Could you set down the listing below exactly, leaving out its pictures?

----- Data -----

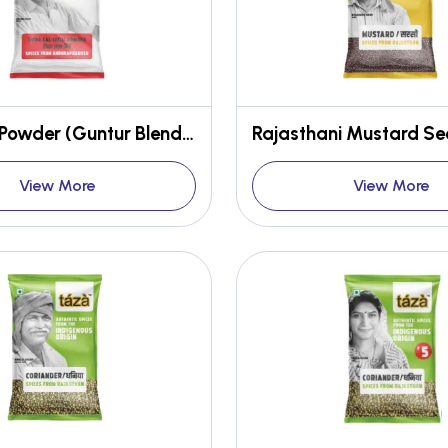
Red Chilli Powder (Guntur Blend, Stemless)
View More
View More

-----

▶ Answer below
Red Chilli Powder (Guntur Blend, Stemless)
View More
View More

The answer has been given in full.